Re: How To Mess Up IT Budgeting In 2015
I think we have a strange dichotomy when it comes to this kind of thinking in IT. There's the hype train that marches on endlessly, and then there's the reality. Where it gets weird is that many businesses very well do march right alongside the hype train, but many others do not, and we'd be remiss to leave them out of the equation. Maybe it's because 'IT' is a broad moniker to begin with. If you're the one guy who fixes desktops for a small furniture company, you still might be called 'IT'. Therefore, we end up with a broad spectrum - from DevOps-addicted startups for whom this article was 2013's wakeup call, not 2015's, to companies that need to get themselves on the ball (you have unique insigt into this coming from the public setor, Johnathan), to plenty of diverse 'niche' (they're actually pretty big) cases like TerryB describes for whom the reality is quite different.

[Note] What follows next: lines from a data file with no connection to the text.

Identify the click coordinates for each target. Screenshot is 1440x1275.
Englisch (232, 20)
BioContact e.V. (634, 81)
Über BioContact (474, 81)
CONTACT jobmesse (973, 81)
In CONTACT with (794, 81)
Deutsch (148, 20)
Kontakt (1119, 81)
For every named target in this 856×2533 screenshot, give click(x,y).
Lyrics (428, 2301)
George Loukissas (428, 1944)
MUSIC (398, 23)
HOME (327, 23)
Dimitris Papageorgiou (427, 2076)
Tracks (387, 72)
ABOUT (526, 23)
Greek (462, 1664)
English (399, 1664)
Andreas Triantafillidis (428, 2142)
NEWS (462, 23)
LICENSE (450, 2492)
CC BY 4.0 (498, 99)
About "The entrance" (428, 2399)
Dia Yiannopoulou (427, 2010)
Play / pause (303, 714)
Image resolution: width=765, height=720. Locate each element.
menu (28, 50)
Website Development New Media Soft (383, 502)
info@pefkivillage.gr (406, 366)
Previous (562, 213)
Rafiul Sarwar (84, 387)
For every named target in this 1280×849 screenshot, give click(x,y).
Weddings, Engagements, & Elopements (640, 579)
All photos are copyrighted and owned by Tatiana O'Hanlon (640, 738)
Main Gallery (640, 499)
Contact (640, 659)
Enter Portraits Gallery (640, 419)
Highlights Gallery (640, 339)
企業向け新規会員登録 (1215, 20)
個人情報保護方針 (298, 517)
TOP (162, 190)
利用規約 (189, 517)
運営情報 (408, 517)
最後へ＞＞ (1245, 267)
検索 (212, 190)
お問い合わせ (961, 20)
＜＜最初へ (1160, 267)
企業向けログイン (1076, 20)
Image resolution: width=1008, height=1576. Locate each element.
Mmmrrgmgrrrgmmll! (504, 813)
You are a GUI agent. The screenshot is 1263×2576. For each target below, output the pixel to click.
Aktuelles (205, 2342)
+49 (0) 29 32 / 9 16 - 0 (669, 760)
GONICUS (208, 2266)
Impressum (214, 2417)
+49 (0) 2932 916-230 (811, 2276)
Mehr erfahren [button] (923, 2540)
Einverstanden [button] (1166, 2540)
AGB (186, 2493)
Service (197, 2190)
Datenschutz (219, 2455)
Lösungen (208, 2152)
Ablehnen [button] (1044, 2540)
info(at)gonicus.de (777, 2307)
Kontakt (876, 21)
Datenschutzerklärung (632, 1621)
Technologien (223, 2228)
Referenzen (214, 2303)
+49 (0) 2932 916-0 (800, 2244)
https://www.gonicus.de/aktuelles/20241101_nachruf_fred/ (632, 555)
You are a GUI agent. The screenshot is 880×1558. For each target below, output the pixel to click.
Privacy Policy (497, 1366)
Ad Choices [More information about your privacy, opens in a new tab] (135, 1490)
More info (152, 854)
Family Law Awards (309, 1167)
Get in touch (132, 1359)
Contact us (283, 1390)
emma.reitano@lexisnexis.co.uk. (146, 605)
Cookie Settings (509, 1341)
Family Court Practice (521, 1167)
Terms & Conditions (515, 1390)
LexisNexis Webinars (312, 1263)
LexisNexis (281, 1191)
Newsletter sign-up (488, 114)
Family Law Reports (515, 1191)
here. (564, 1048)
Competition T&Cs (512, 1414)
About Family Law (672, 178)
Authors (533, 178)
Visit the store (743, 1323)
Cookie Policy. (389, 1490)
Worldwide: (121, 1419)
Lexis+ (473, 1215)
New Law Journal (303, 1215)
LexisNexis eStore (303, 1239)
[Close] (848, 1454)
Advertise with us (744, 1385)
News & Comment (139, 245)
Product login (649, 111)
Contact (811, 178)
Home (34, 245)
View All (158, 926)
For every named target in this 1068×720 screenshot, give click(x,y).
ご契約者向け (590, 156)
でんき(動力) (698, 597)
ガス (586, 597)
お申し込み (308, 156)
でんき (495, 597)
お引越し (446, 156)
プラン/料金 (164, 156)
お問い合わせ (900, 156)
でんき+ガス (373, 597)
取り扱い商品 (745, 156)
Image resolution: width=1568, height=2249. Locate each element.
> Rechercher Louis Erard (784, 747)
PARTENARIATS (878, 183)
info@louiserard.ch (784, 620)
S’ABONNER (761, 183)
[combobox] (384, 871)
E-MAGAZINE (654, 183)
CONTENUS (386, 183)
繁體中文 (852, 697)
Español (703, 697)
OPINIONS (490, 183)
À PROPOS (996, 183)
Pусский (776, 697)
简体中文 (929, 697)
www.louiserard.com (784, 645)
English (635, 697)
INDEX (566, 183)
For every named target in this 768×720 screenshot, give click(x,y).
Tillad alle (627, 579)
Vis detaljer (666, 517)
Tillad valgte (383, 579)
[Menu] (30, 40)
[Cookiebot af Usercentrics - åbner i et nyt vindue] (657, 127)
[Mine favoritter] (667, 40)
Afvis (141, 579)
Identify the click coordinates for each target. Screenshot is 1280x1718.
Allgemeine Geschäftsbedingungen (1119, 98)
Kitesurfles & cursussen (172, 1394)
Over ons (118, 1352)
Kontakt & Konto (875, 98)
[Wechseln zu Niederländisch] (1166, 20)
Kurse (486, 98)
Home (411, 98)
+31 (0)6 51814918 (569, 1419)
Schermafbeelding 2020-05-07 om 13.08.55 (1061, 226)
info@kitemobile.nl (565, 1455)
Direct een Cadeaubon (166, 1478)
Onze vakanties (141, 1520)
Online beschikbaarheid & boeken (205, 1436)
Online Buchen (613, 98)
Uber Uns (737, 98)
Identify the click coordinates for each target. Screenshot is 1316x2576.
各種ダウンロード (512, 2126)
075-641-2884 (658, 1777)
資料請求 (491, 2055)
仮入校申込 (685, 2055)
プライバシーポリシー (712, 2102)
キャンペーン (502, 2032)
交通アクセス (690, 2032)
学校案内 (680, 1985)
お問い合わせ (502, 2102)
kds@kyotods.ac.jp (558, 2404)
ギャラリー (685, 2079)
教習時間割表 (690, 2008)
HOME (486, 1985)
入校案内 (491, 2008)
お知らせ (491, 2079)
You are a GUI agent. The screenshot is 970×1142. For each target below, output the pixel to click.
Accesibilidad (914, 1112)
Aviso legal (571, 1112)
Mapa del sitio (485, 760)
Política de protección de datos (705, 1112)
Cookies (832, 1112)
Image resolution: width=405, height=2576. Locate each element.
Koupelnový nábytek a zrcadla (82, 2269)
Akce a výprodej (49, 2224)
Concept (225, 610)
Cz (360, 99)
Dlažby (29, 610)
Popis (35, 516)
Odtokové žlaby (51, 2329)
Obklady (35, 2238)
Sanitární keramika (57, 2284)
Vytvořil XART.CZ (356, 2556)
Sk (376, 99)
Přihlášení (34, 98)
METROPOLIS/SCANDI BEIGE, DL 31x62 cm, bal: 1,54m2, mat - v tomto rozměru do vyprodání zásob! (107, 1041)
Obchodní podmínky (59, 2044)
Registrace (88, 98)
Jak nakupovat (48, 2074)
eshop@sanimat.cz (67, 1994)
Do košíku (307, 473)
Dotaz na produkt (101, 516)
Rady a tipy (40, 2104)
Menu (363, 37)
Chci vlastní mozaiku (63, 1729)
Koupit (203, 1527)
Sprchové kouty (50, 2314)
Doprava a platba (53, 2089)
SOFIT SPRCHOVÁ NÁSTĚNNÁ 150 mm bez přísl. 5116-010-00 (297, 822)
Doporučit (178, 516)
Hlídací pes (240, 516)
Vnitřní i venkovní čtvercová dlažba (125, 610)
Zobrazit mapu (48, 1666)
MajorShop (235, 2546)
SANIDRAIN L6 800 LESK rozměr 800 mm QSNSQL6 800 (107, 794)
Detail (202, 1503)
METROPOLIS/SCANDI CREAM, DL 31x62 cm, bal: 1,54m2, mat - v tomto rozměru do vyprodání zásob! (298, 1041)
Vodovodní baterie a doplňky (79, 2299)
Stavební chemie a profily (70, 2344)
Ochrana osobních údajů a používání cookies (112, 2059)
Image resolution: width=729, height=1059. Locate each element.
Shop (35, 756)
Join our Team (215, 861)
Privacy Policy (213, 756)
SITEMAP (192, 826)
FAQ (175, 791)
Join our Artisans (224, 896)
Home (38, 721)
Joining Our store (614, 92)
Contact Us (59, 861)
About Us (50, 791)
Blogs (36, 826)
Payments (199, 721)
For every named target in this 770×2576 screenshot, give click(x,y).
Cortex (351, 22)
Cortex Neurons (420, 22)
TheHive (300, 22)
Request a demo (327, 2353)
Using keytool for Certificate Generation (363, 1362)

Another interesting way I've heard this put is that no matter who you are, your business is digital now. No matter what you sell, where you are, digital is a concern for you - that's why IT is pulling double duty these days. They have to 'keep the lights on' (but better, faster, and cheaper) while also delivering innovation and being apart of new pushes. Users who used to only turn on their PC to check e-mail now expect to have all kinds of cloud-facing apps work flawlessly (from devices other than PCs) - which means you have to support them. This spills from the top all the way down to the bottom of the business, and creates endless problems to solve - Security, mission creep, you name it. All that ties back into budgeting. It's definitely fair to say this is a wheel that's due for reinventing.